### Prompt
Below are the records; collect from them each line containing the string "четверга".

### Page-level text extractions
┌──
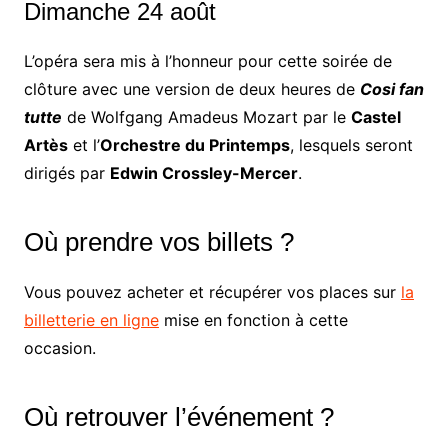
Dimanche 24 août
L’opéra sera mis à l’honneur pour cette soirée de
clôture avec une version de deux heures de
Cosi fan
tutte
de Wolfgang Amadeus Mozart par le
Castel
Artès
et l’
Orchestre du Printemps
, lesquels seront
dirigés par
Edwin Crossley-Mercer
.
Où prendre vos billets ?
Vous pouvez acheter et récupérer vos places sur
la
billetterie en ligne
mise en fonction à cette
occasion.
Où retrouver l’événement ?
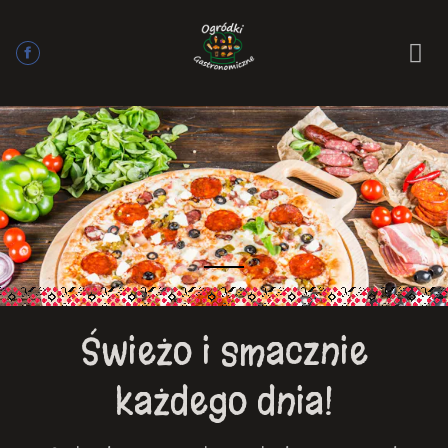
Świeżo i smacznie
każdego dnia!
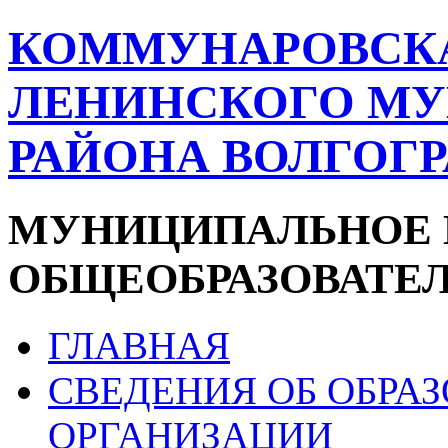
КОММУНАРОВСК
ЛЕНИНСКОГО М
РАЙОНА ВОЛГОГ
МУНИЦИПАЛЬНОЕ 
ОБЩЕОБРАЗОВАТЕ
ГЛАВНАЯ
СВЕДЕНИЯ ОБ ОБРА
ОРГАНИЗАЦИИ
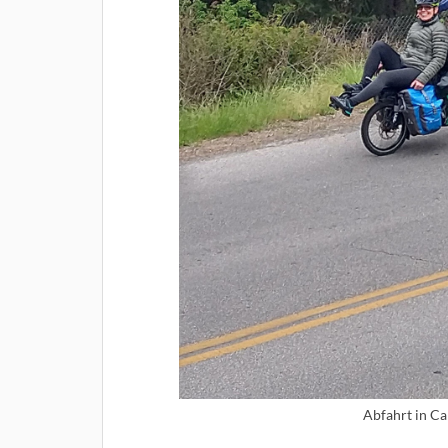
Abfahrt in Ca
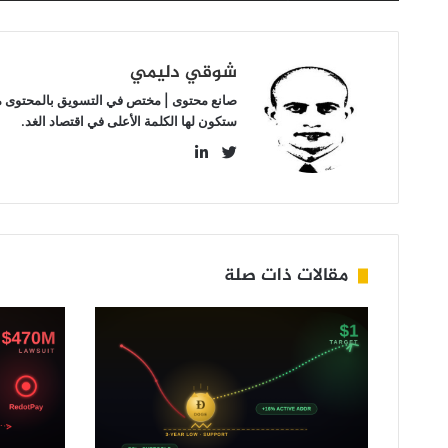
شوقي دليمي
صانع محتوى | مختص في التسويق بالمحتوى مهتم
ستكون لها الكلمة الأعلى في اقتصاد الغد.
LinkedIn
Twitter
مقالات ذات صلة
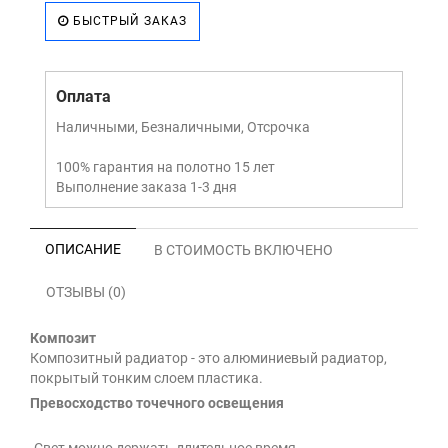
БЫСТРЫЙ ЗАКАЗ
Оплата
Наличными, Безналичными, Отсрочка
100% гарантия на полотно 15 лет
Выполнение заказа 1-3 дня
ОПИСАНИЕ
В СТОИМОСТЬ ВКЛЮЧЕНО
ОТЗЫВЫ (0)
Композит
Композитный радиатор - это алюминиевый радиатор,
покрытый тонким слоем пластика.
Превосходство точечного освещения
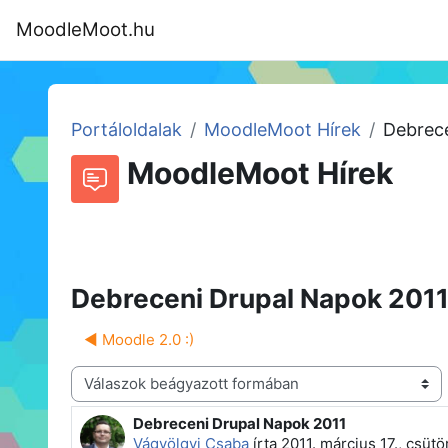
Tovább a fő tartalomhoz
MoodleMoot.hu
Kezdőoldal
Program
MoodleMoot
Portáloldalak
MoodleMoot Hírek
Debrece
MoodleMoot Hírek
Beszélgetések RSS-hírei
Fórum
Debreceni Drupal Napok 201
◀︎ Moodle 2.0 :)
Megjelenítési mód
Debreceni Drupal Napok 2011
Válaszok szám: 0
Vágvölgyi Csaba
írta
2011. március 17., csütö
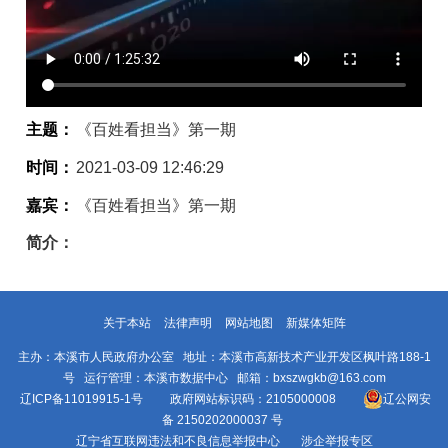
主题：
《百姓看担当》第一期
时间：
2021-03-09 12:46:29
嘉宾：
《百姓看担当》第一期
简介：
关于本站
法律声明
网站地图
新媒体矩阵
主办：本溪市人民政府办公室 地址：本溪市高新技术产业开发区枫叶路188-1
号 运行管理：本溪市数据中心 邮箱：bxszwgkb@163.com
辽ICP备11019915-1号
政府网站标识码：2105000008
辽公网安
备 2150202000037 号
辽宁省互联网违法和不良信息举报中心
涉企举报专区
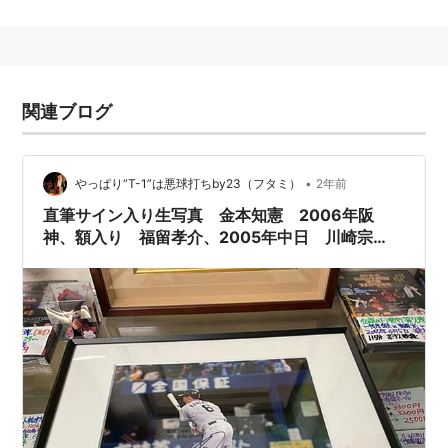
宗リン
の愛称で親しまれ、女性ファンの人気も高い。
とある雑誌の人気調査では１位をキープしている。
ゲータレードのCMで、朝青龍、阿部勇樹らと競演。
2011年のシーズン終了後、海外FA権を行使するかたち
関連ブログ
で、シアトル・マリナーズを逆指名し、マイナー契約が
成立した。
マリナーズへの入団希望の理由は、自身が師と仰ぐイチ
•
やっぱり“T-1”は悪球打ちby23（フタミ）
2年前
ローと同じ球団に移籍したいからというもので、仮に移
直筆サイン入り生写真 金本知憲 2006年阪
神、額入り 福留孝介、2005年中日 川崎宗
籍できるならマイナー契約でも受け入れる一方で、かな
則、ソフトバンク 六切りサイズ トラフェスフ
わなければ他球団には行かず、ソフトバンクに残留する
ードタオル
という意思を会見の場で示していた。
2014年1月30日、ニッポン放送「川崎宗則のオールナイ
トニッポンGOLD」でラジオパーソナリティーを務め
る。
略歴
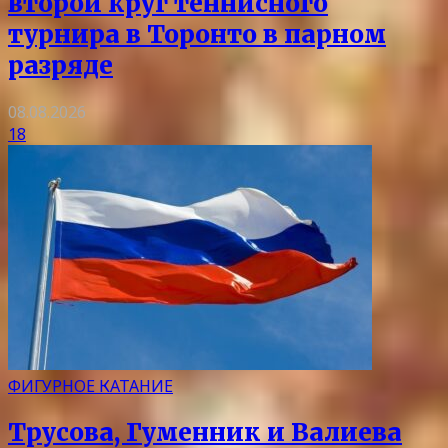
второй круг теннисного
турнира в Торонто в парном
разряде
08.08.2026
18
ФИГУРНОЕ КАТАНИЕ
Трусова, Гуменник и Валиева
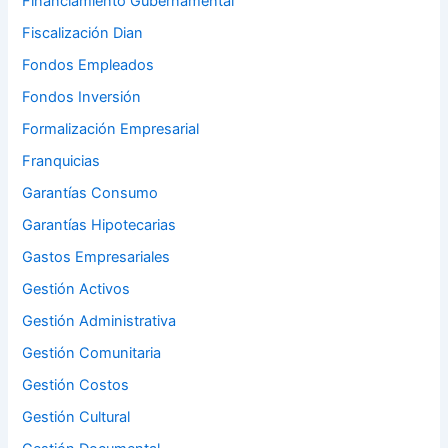
Financiamiento Gubernamental
Fiscalización Dian
Fondos Empleados
Fondos Inversión
Formalización Empresarial
Franquicias
Garantías Consumo
Garantías Hipotecarias
Gastos Empresariales
Gestión Activos
Gestión Administrativa
Gestión Comunitaria
Gestión Costos
Gestión Cultural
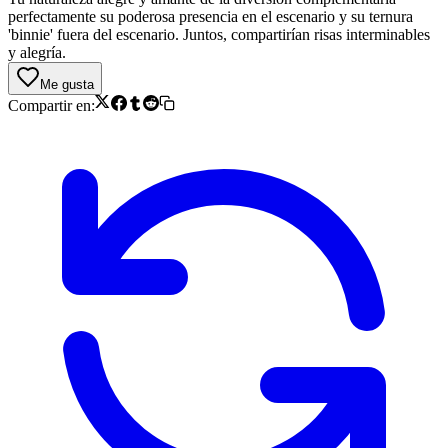
perfectamente su poderosa presencia en el escenario y su ternura
'binnie' fuera del escenario. Juntos, compartirían risas interminables
y alegría.
Me gusta
Compartir en:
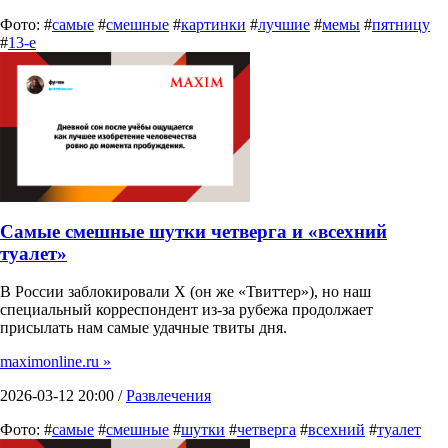
Фото: #
самые
#
смешные
#
картинки
#
лучшие
#
мемы
#
пятницу
#
13-е
Самые смешные шутки четверга и «всехний
туалет»
В России заблокировали X (он же «Твиттер»), но наш
специальный корреспондент из-за рубежа продолжает
присылать нам самые удачные твиты дня.
maximonline.ru »
2026-03-12 20:00 /
Развлечения
Фото: #
самые
#
смешные
#
шутки
#
четверга
#
всехний
#
туалет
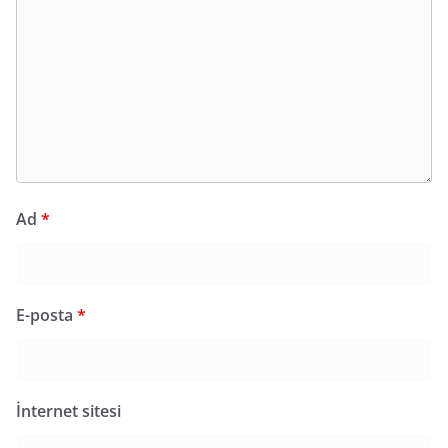
Ad
*
E-posta
*
İnternet sitesi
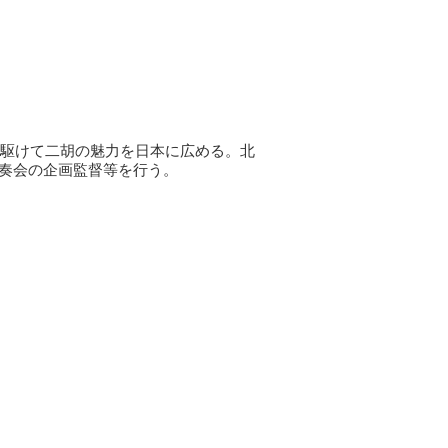
先駆けて二胡の魅力を日本に広める。北
奏会の企画監督等を行う。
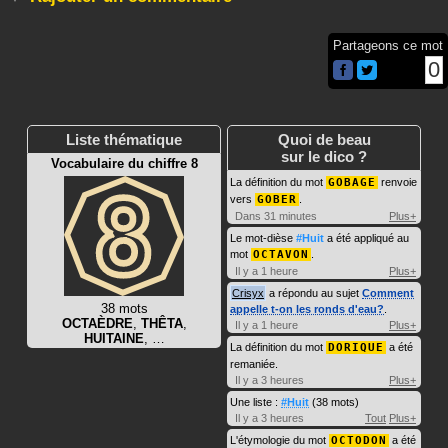
Partageons ce mot
0
Liste thématique
Quoi de beau
sur le dico ?
Vocabulaire du chiffre 8
La définition du mot
GOBAGE
renvoie
vers
GOBER
.
Dans 31 minutes
Plus+
Le mot-dièse
#Huit
a été appliqué au
mot
OCTAVON
.
Il y a 1 heure
Plus+
Crisyx
a répondu au sujet
Comment
38 mots
appelle t-on les ronds d'eau?
.
OCTAÈDRE
,
THÊTA
,
Il y a 1 heure
Plus+
HUITAINE
, …
La définition du mot
DORIQUE
a été
remaniée.
Il y a 3 heures
Plus+
Une liste :
#Huit
(38 mots)
Il y a 3 heures
Tout
Plus+
L'étymologie du mot
OCTODON
a été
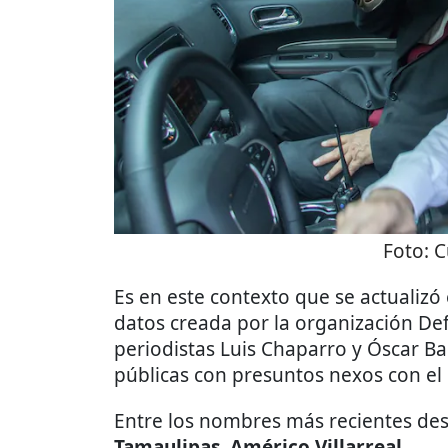
Foto:
C
Es en este contexto que se actualizó
datos creada por la organización Def
periodistas Luis Chaparro y Óscar B
públicas con presuntos nexos con el
Entre los nombres más recientes des
Tamaulipas
,
Américo Villarreal
.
└──
### Written solution
Самые смешные шутки четверга и «всехний
четверга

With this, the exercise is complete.